JOHNS HOPKINS APPOINTS NEW CLINICAL DIRECTOR OF CARDIOLOGY

– Edward Kasper also to serve as co-director of Heart and Vascular Institute

March 31, 2009- Physician-science investigator Edward Kasper, M.D., an expert in chronic heart failure and the Edward Kasperheart transplantation that often results from the disease, has been named the new clinical director of the Johns Hopkins University School of Medicine’s Division of Cardiology and co-director of the School’s Heart and Vascular Institute.

A former undergraduate student (class of ’79) at Johns Hopkins, Kasper has spent nearly his entire academic medical career at the institution, where he also completed his medical internship; residency, including one year supervising 20 other so-called house officers as one of four acting chiefs of service; and cardiology fellowship.

Since 1987, Kasper, 52, has taught medical students, clinical residents and research fellows and treated thousands of patients at Johns Hopkins. He succeeds Richard Lange, M.D., who led clinical operations in the division since 2003 and will remain active as adjunct faculty. He also succeeds Lange as the E. Cowles Andrus Professor of Cardiology.

In addition to managing day-to-day clinical cardiology operations, Kasper will continue his research into the biological origins of heart failure and the underlying reasons why the body rejects some transplanted hearts and not others.

“Dr.
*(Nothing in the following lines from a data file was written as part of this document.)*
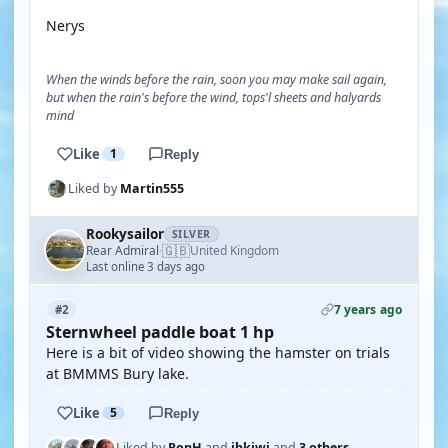
Nerys
When the winds before the rain, soon you may make sail again,
but when the rain's before the wind, tops'l sheets and halyards
mind
Like
1
Reply
Liked by
Martin555
Rookysailor
SILVER
🇬🇧
Rear Admiral
United Kingdom
·
Last online 3 days ago
7 years ago
#2
Sternwheel paddle boat 1 hp
Here is a bit of video showing the hamster on trials
at BMMMS Bury lake.
Like
5
Reply
Liked by
RonH
and
jbkiwi
and
3 others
Kasper has already established a successful track record, expanding and upgrading our cardiology practice at Johns Hopkins Bayview Medical Center to the world-class level of excellence that people have come to expect from Johns Hopkins,” says Gordon Tomaselli, M.D., the newly appointed director of cardiology. “Now he can put this expertise to good use, advancing cardiology service standards across all other hospitals and clinics within Hopkins’ health system,” adds Tomaselli, the Michel Mirowski, M.D., Professor of Cardiology at the School and also a co-director of its Heart and Vascular Institute.

Kasper has authored more than 70 articles, two books and many book chapters on various aspects of heart failure and transplantation. Most recently, he has researched potential blood tests for predicting the earliest signs of heart failure and an organ recipient’s risk of rejecting a heart transplant.
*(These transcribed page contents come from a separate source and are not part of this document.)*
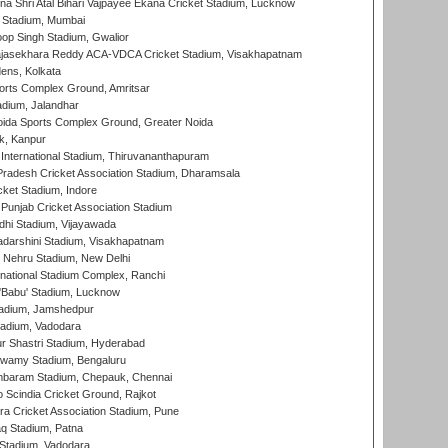
na Shri Atal Bihari Vajpayee Ekana Cricket Stadium, Lucknow
 Stadium, Mumbai
op Singh Stadium, Gwalior
Rajasekhara Reddy ACA-VDCA Cricket Stadium, Visakhapatnam
ens, Kolkata
orts Complex Ground, Amritsar
dium, Jalandhar
ida Sports Complex Ground, Greater Noida
k, Kanpur
 International Stadium, Thiruvananthapuram
radesh Cricket Association Stadium, Dharamsala
cket Stadium, Indore
 Punjab Cricket Association Stadium
dhi Stadium, Vijayawada
yadarshini Stadium, Visakhapatnam
 Nehru Stadium, New Delhi
national Stadium Complex, Ranchi
'Babu' Stadium, Lucknow
adium, Jamshedpur
tadium, Vadodara
r Shastri Stadium, Hyderabad
wamy Stadium, Bengaluru
baram Stadium, Chepauk, Chennai
Scindia Cricket Ground, Rajkot
a Cricket Association Stadium, Pune
q Stadium, Patna
Stadium, Vadodara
For the last five years, Kasper served as the director of the cardiology division at Johns Hopkins Bayview Medical Center, the second-largest hospital in the Johns Hopkins Health System. There, he led a growing team of more than 20 cardiologist and 100 clinical and research staff in establishing medical services that complement and replicate those available at Johns Hopkins’ main medical campus. Under Kasper’s leadership, the number of faculty and staff nearly tripled, and patient numbers more than doubled.

As clinical head of the Johns Hopkins’ Division of Cardiology, Kasper will oversee a group of 713 people, including 102 faculty and 87 fellows, who treat more than 4,000 hospital inpatients and nearly 30,000 more outpatients a year.
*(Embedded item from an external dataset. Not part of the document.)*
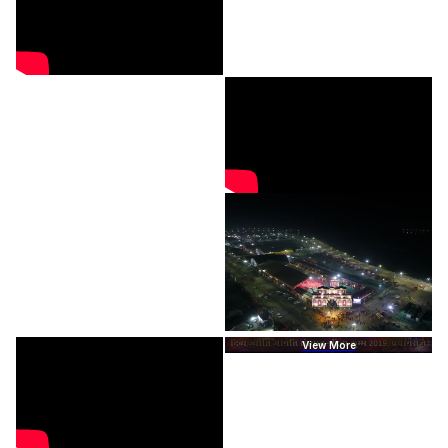
View More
The division Kasper inherits with Tomaselli has earned national and international acclaim, and has been consistently ranked by U.S. News & World Report among the top four in cardiology among American academic medical centers.

Kasper studied natural sciences during his undergraduate education at Hopkins before earning his medical degree in 1984 from the University of Connecticut’s School of Medicine. He then returned to The Johns Hopkins Hospital to complete his medical training, joining the faculty in 1987 as an instructor in medicine, and completing his specialization in cardiology in 1991. Kasper then moved to Vanderbilt University in Tennessee to oversee its transplant program but quickly returned to Hopkins in 1993 to head up the same service.

He is a fellow of the American College of Cardiology, having served on its board of governors from 2002 to 2006. In addition, Kasper is a fellow of the American Heart Association, where since 2006 he has served on its clinical cardiology committee. He is also a longstanding member of numerous societies dedicated to improving the lives of heart transplant recipients and those awaiting a donated organ, including such organizations as the International Society for Heart and Lung Transplantation, the United Network for Organ Sharing, the Heart Failure Society of America, and the Working Group of Transplant Cardiologists.